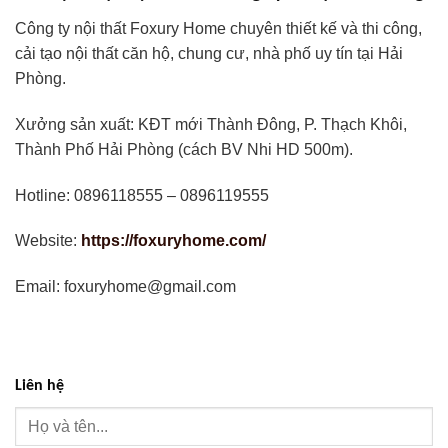
Công ty nội thất Foxury Home chuyên thiết kế và thi công,
cải tạo nội thất căn hộ, chung cư, nhà phố uy tín tại Hải
Phòng.
Xưởng sản xuất: KĐT mới Thành Đông, P. Thạch Khôi,
Thành Phố Hải Phòng (cách BV Nhi HD 500m).
Hotline: 0896118555 – 0896119555
Website:
https://foxuryhome.com/
Email: foxuryhome@gmail.com
Liên hệ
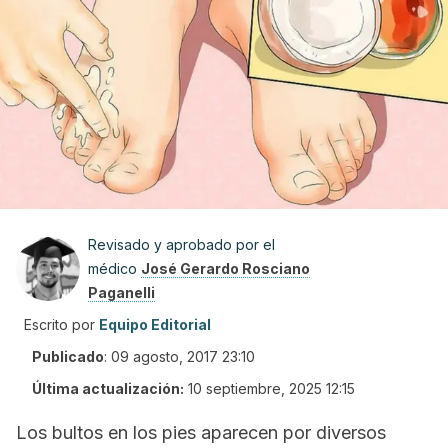
Revisado y aprobado por el
médico
José Gerardo Rosciano
Paganelli
Escrito por
Equipo Editorial
Publicado
:
09 agosto, 2017 23:10
Última actualización:
10 septiembre, 2025 12:15
Los bultos en los pies aparecen por diversos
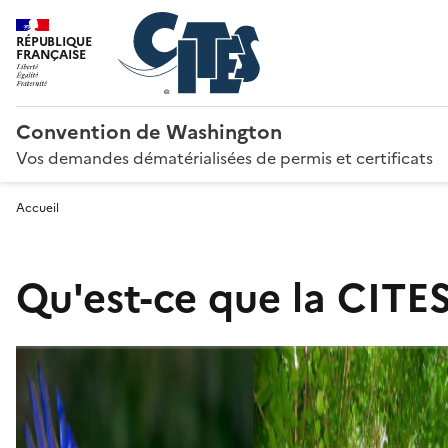
RÉPUBLIQUE
FRANÇAISE
Convention de Washington
Vos demandes dématérialisées de permis et certificats
Accueil
Qu'est-ce que la CITES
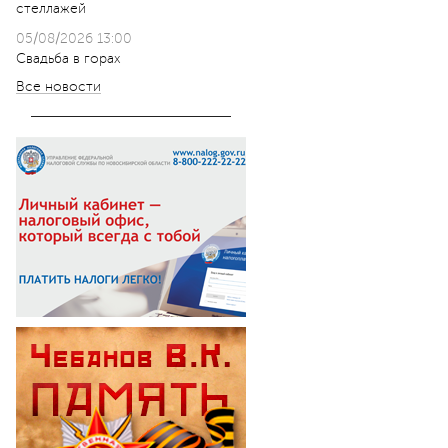
стеллажей
05/08/2026 13:00
Свадьба в горах
Все новости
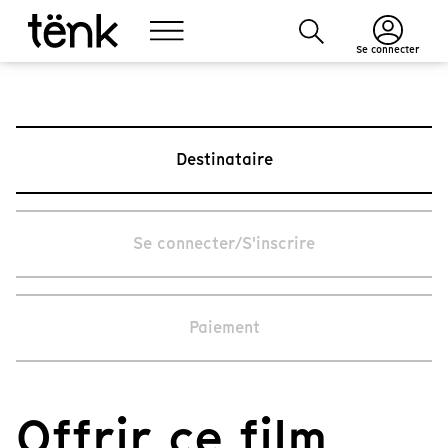
Se connecter
Destinataire
Se connecter/S'inscrire
Paiement
Offrir ce film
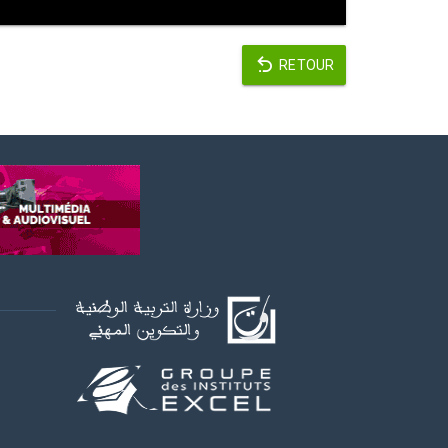
RETOUR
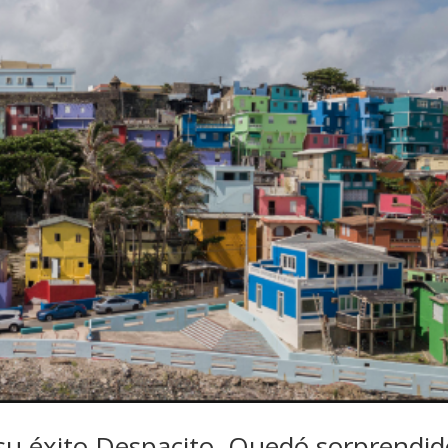
s su éxito Despacito. Quedó sorprendi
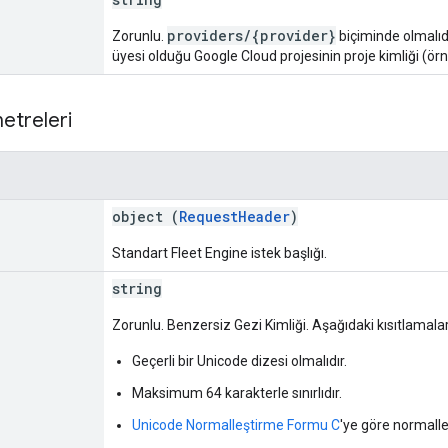
providers/{provider}
Zorunlu.
biçiminde olmalıdı
üyesi olduğu Google Cloud projesinin proje kimliği (ör
etreleri
object (
RequestHeader
)
Standart Fleet Engine istek başlığı.
string
Zorunlu. Benzersiz Gezi Kimliği. Aşağıdaki kısıtlamalar
Geçerli bir Unicode dizesi olmalıdır.
Maksimum 64 karakterle sınırlıdır.
Unicode Normalleştirme Formu C
'ye göre normalleş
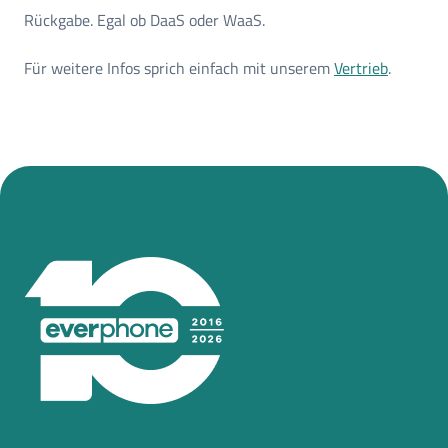
Rückgabe. Egal ob DaaS oder WaaS.
Für weitere Infos sprich einfach mit unserem
Vertrieb
.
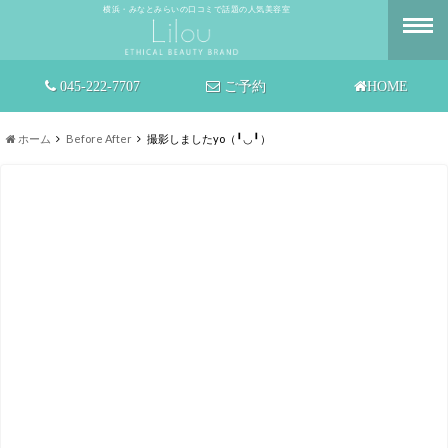
横浜・みなとみらいの口コミで話題の人気美容室
045-222-7707
ご予約
HOME
ホーム
Before After
撮影しましたyo（╹◡╹）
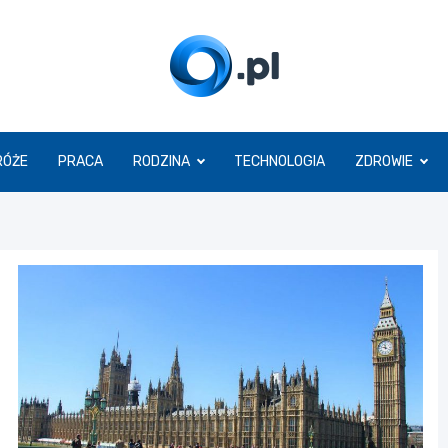
O.pl
RÓŻE
PRACA
RODZINA
TECHNOLOGIA
ZDROWIE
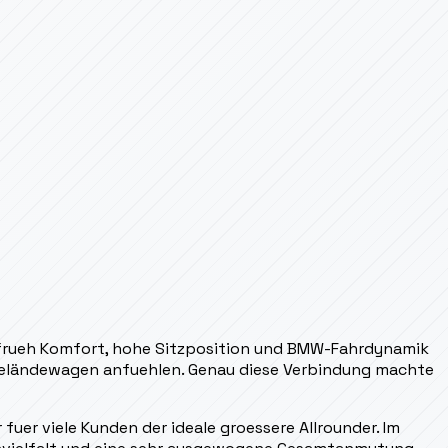
 frueh Komfort, hohe Sitzposition und BMW-Fahrdynamik
er Geländewagen anfuehlen. Genau diese Verbindung machte
uer viele Kunden der ideale groessere Allrounder. Im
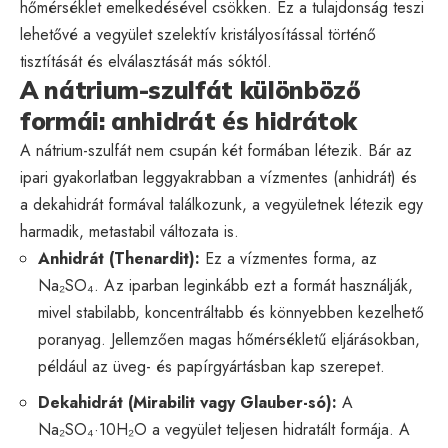
hőmérséklet emelkedésével csökken. Ez a tulajdonság teszi
lehetővé a vegyület szelektív kristályosítással történő
tisztítását és elválasztását más sóktól.
A nátrium-szulfát különböző
formái: anhidrát és hidrátok
A nátrium-szulfát nem csupán két formában létezik. Bár az
ipari gyakorlatban leggyakrabban a vízmentes (anhidrát) és
a dekahidrát formával találkozunk, a vegyületnek létezik egy
harmadik, metastabil változata is.
Anhidrát (Thenardit):
Ez a vízmentes forma, az
Na₂SO₄. Az iparban leginkább ezt a formát használják,
mivel stabilabb, koncentráltabb és könnyebben kezelhető
poranyag. Jellemzően magas hőmérsékletű eljárásokban,
például az üveg- és papírgyártásban kap szerepet.
Dekahidrát (Mirabilit vagy Glauber-só):
A
Na₂SO₄·10H₂O a vegyület teljesen hidratált formája. A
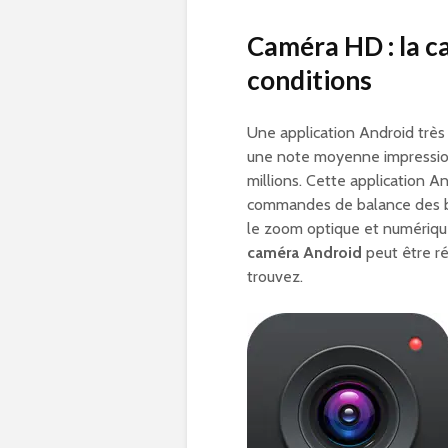
Caméra HD
: la 
conditions
Une application Android très
une note moyenne impressio
millions. Cette application A
commandes de balance des bla
le zoom optique et numérique.
caméra Android
peut être ré
trouvez.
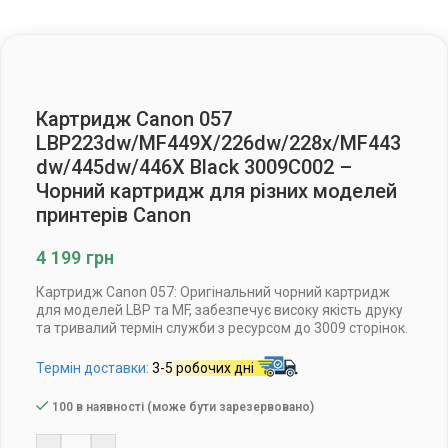
Картридж Canon 057
LBP223dw/MF449X/226dw/228x/MF443
dw/445dw/446X Black 3009C002 –
Чорний картридж для різних моделей
принтерів Canon
4 199
грн
Картридж Canon 057: Оригінальний чорний картридж
для моделей LBP та MF, забезпечує високу якість друку
та тривалий термін служби з ресурсом до 3009 сторінок.
Термін доставки:
3-5 робочих дні
100 в наявності (може бути зарезервовано)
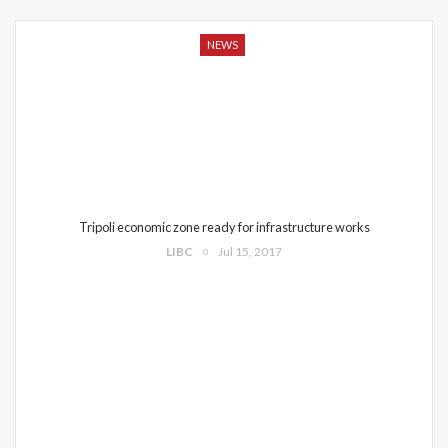
NEWS
Tripoli economic zone ready for infrastructure works
LIBC
Jul 15, 2017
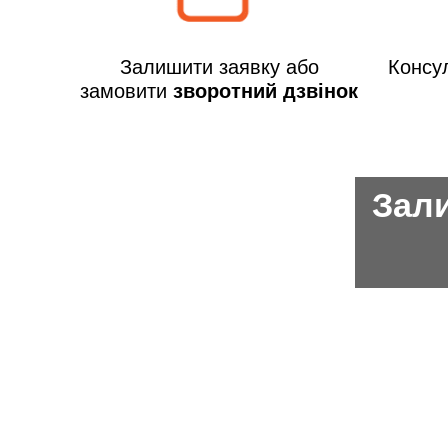
Залишити заявку або
Консул
замовити
зворотний дзвінок
Зали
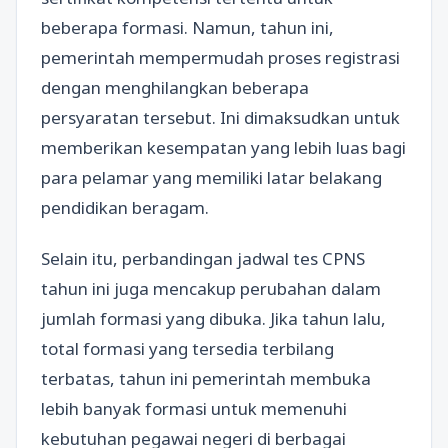
beberapa formasi. Namun, tahun ini,
pemerintah mempermudah proses registrasi
dengan menghilangkan beberapa
persyaratan tersebut. Ini dimaksudkan untuk
memberikan kesempatan yang lebih luas bagi
para pelamar yang memiliki latar belakang
pendidikan beragam.
Selain itu, perbandingan jadwal tes CPNS
tahun ini juga mencakup perubahan dalam
jumlah formasi yang dibuka. Jika tahun lalu,
total formasi yang tersedia terbilang
terbatas, tahun ini pemerintah membuka
lebih banyak formasi untuk memenuhi
kebutuhan pegawai negeri di berbagai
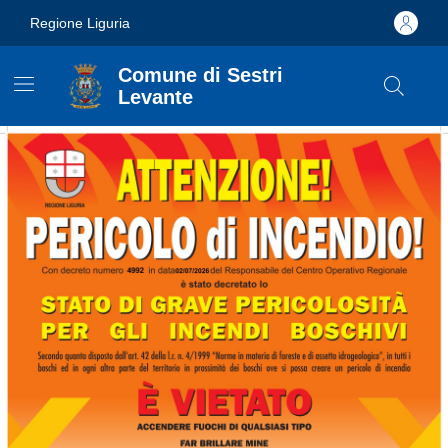
Vai ai contenuti
Vai al footer
Regione Liguria
Comune di Sestri
Levante
Comune di Sestri Levant
Contenuti in evidenza
Novità in evidenza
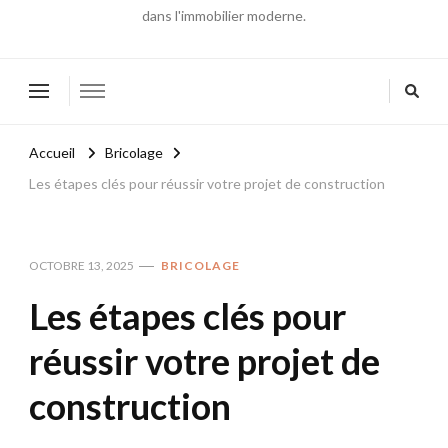
dans l'immobilier moderne.
Accueil
Bricolage
Les étapes clés pour réussir votre projet de construction
OCTOBRE 13, 2025
BRICOLAGE
Les étapes clés pour
réussir votre projet de
construction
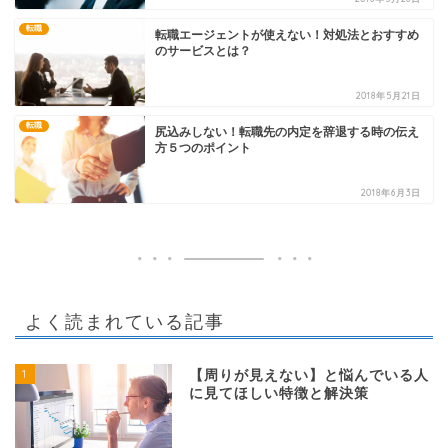
転職
転職エージェントが使えない！対処法とおすすめ
のサービスとは？
2018年5月21日
転職
尻込みしない！転職先の内定を辞退する時の伝え
方５つのポイント
2018年6月3日
よく読まれている記事
1
【周りが見えない】と悩んでいる人
に見てほしい特徴と解決策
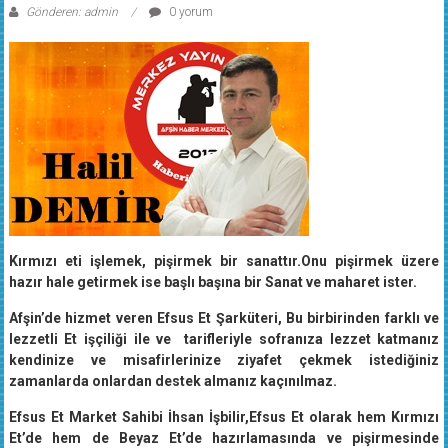
Gönderen: admin
0 yorum
Kırmızı eti işlemek, pişirmek bir sanattır.Onu pişirmek üzere
hazır hale getirmek ise başlı başına bir Sanat ve maharet ister.
Afşin’de hizmet veren Efsus Et Şarküteri, Bu birbirinden farklı ve
lezzetli Et işçiliği ile ve tarifleriyle sofranıza lezzet katmanız
kendinize ve misafirlerinize ziyafet çekmek istediğiniz
zamanlarda onlardan destek almanız kaçınılmaz.
Efsus Et Market Sahibi İhsan İşbilir,Efsus Et olarak hem Kırmızı
Et’de hem de Beyaz Et’de hazırlamasında ve pişirmesinde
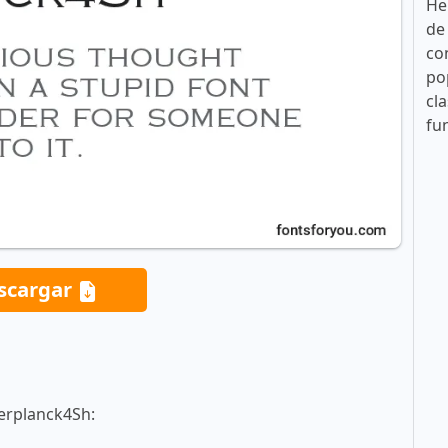
He
de
co
po
cla
fu
scargar
erplanck4Sh:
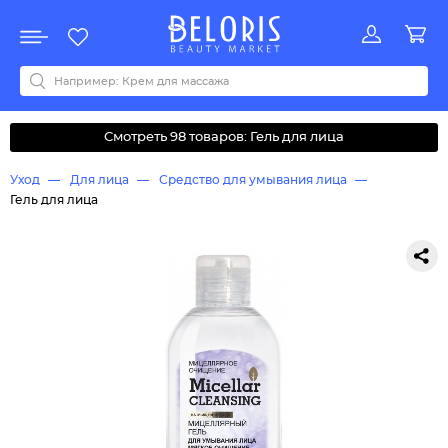
Распродажа
Акции
Новинки
Хит продаж
Все бренды
0-9
A
B
C
D
E
F
G
H
I
J
K
L
M
N
O
P
Q
R
S
T
U
V
W
Y
Z
А
Б
В
Д
З
И
М
О
К
Л
Н
П
Р
С
Т
У
Ф
Ч
Смотреть 98 товаров: Гель для лица
Уход
Для лица
Средство для умывания лица
Гель для лица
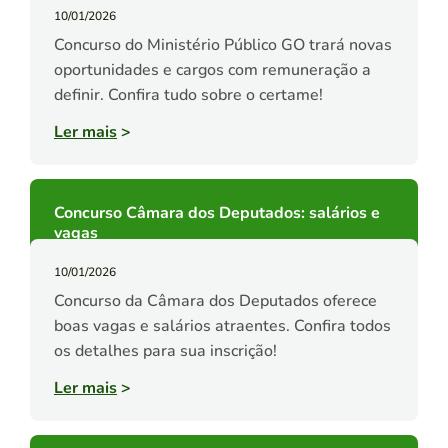
10/01/2026
Concurso do Ministério Público GO trará novas
oportunidades e cargos com remuneração a
definir. Confira tudo sobre o certame!
Ler mais
>
Concurso Câmara dos Deputados: salários e
vagas
10/01/2026
Concurso da Câmara dos Deputados oferece
boas vagas e salários atraentes. Confira todos
os detalhes para sua inscrição!
Ler mais
>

### [Instructions to follow]
Your copy of the entries must be exact and must not include any of their pictures.

### [Problem solution]
Công ty nội thất Foxury Home chuyên thiết kế và thi công,
cải tạo nội thất căn hộ, chung cư, nhà phố uy tín tại Hải
Phòng.
Xưởng sản xuất: KĐT mới Thành Đông, P. Thạch Khôi,
Thành Phố Hải Phòng (cách BV Nhi HD 500m).
Hotline: 0896118555 – 0896119555
Website:
https://foxuryhome.com/
Email: foxuryhome@gmail.com
Liên hệ
Revisado y aprobado por el
médico
José Gerardo Rosciano
Paganelli
Escrito por
Equipo Editorial
Publicado
:
09 agosto, 2017 23:10
Última actualización:
10 septiembre, 2025 12:15
Los bultos en los pies aparecen por diversos
RÉPUBLIQUE
FRANÇAISE
Convention de Washington
Vos demandes dématérialisées de permis et certificats
Accueil
Qu'est-ce que la CITES
стеллажей
05/08/2026 13:00
Свадьба в горах
Все новости
Se connecter
Destinataire
Se connecter/S'inscrire
Paiement
Offrir ce film
RETOUR
s su éxito Despacito. Quedó sorprendi
providers/{provider}
Zorunlu.
biçiminde olmalıdı
üyesi olduğu Google Cloud projesinin proje kimliği (ör
etreleri
object (
RequestHeader
)
Standart Fleet Engine istek başlığı.
string
Zorunlu. Benzersiz Gezi Kimliği. Aşağıdaki kısıtlamalar
Geçerli bir Unicode dizesi olmalıdır.
Maksimum 64 karakterle sınırlıdır.
Unicode Normalleştirme Formu C
'ye göre normalleş
Rückgabe. Egal ob DaaS oder WaaS.
Für weitere Infos sprich einfach mit unserem
Vertrieb
.
横浜・みなとみらいの口コミで話題の人気美容室
045-222-7707
ご予約
HOME
ホーム
Before After
撮影しましたyo（╹◡╹）
O.pl
RÓŻE
PRACA
RODZINA
TECHNOLOGIA
ZDROWIE
 frueh Komfort, hohe Sitzposition und BMW-Fahrdynamik
er Geländewagen anfuehlen. Genau diese Verbindung machte
uer viele Kunden der ideale groessere Allrounder. Im
hőmérséklet emelkedésével csökken. Ez a tulajdonság teszi
lehetővé a vegyület szelektív kristályosítással történő
tisztítását és elválasztását más sóktól.
A nátrium-szulfát különböző
formái: anhidrát és hidrátok
A nátrium-szulfát nem csupán két formában létezik. Bár az
ipari gyakorlatban leggyakrabban a vízmentes (anhidrát) és
a dekahidrát formával találkozunk, a vegyületnek létezik egy
harmadik, metastabil változata is.
Anhidrát (Thenardit):
Ez a vízmentes forma, az
Na₂SO₄. Az iparban leginkább ezt a formát használják,
mivel stabilabb, koncentráltabb és könnyebben kezelhető
poranyag. Jellemzően magas hőmérsékletű eljárásokban,
például az üveg- és papírgyártásban kap szerepet.
Dekahidrát (Mirabilit vagy Glauber-só):
A
Na₂SO₄·10H₂O a vegyület teljesen hidratált formája. A
Caméra HD
: la 
conditions
Une application Android très
une note moyenne impressio
millions. Cette application A
commandes de balance des bla
le zoom optique et numérique.
caméra Android
peut être ré
trouvez.
Картридж Canon 057
LBP223dw/MF449X/226dw/228x/MF443
dw/445dw/446X Black 3009C002 –
Чорний картридж для різних моделей
принтерів Canon
4 199
грн
Картридж Canon 057: Оригінальний чорний картридж
для моделей LBP та MF, забезпечує високу якість друку
та тривалий термін служби з ресурсом до 3009 сторінок.
Термін доставки:
3-5 робочих дні
100 в наявності (може бути зарезервовано)
NEWS
Tripoli economic zone ready for infrastructure works
LIBC
Jul 15, 2017
Залишити заявку або
Консул
замовити
зворотний дзвінок
Зали
beberapa formasi. Namun, tahun ini,
pemerintah mempermudah proses registrasi
dengan menghilangkan beberapa
persyaratan tersebut. Ini dimaksudkan untuk
memberikan kesempatan yang lebih luas bagi
para pelamar yang memiliki latar belakang
pendidikan beragam.
Selain itu, perbandingan jadwal tes CPNS
tahun ini juga mencakup perubahan dalam
jumlah formasi yang dibuka. Jika tahun lalu,
total formasi yang tersedia terbilang
terbatas, tahun ini pemerintah membuka
lebih banyak formasi untuk memenuhi
kebutuhan pegawai negeri di berbagai
Vai ai contenuti
Vai al footer
Regione Liguria
Comune di Sestri
Levante
Comune di Sestri Levant
Contenuti in evidenza
Novità in evidenza
dans l'immobilier moderne.
Accueil
Bricolage
Les étapes clés pour réussir votre projet de construction
OCTOBRE 13, 2025
BRICOLAGE
Les étapes clés pour
réussir votre projet de
construction
転職
転職エージェントが使えない！対処法とおすすめ
のサービスとは？
2018年5月21日
転職
尻込みしない！転職先の内定を辞退する時の伝え
方５つのポイント
2018年6月3日
よく読まれている記事
1
【周りが見えない】と悩んでいる人
に見てほしい特徴と解決策
Gönderen: admin
0 yorum
Kırmızı eti işlemek, pişirmek bir sanattır.Onu pişirmek üzere
hazır hale getirmek ise başlı başına bir Sanat ve maharet ister.
Afşin’de hizmet veren Efsus Et Şarküteri, Bu birbirinden farklı ve
lezzetli Et işçiliği ile ve tarifleriyle sofranıza lezzet katmanız
kendinize ve misafirlerinize ziyafet çekmek istediğiniz
zamanlarda onlardan destek almanız kaçınılmaz.
Efsus Et Market Sahibi İhsan İşbilir,Efsus Et olarak hem Kırmızı
Et’de hem de Beyaz Et’de hazırlamasında ve pişirmesinde
He
de
co
po
cla
fu
scargar
erplanck4Sh:
Распродажа
Акции
Новинки
Хит продаж
Все бренды
0-9
A
B
C
D
E
F
G
H
I
J
K
L
M
N
O
P
Q
R
S
T
U
V
W
Y
Z
А
Б
В
Д
З
И
М
О
К
Л
Н
П
Р
С
Т
У
Ф
Ч
Смотреть 98 товаров: Гель для лица
Уход
Для лица
Средство для умывания лица
Гель для лица
10/01/2026
Concurso do Ministério Público GO trará novas
oportunidades e cargos com remuneração a
definir. Confira tudo sobre o certame!
Ler mais
>
Concurso Câmara dos Deputados: salários e
vagas
10/01/2026
Concurso da Câmara dos Deputados oferece
boas vagas e salários atraentes. Confira todos
os detalhes para sua inscrição!
Ler mais
>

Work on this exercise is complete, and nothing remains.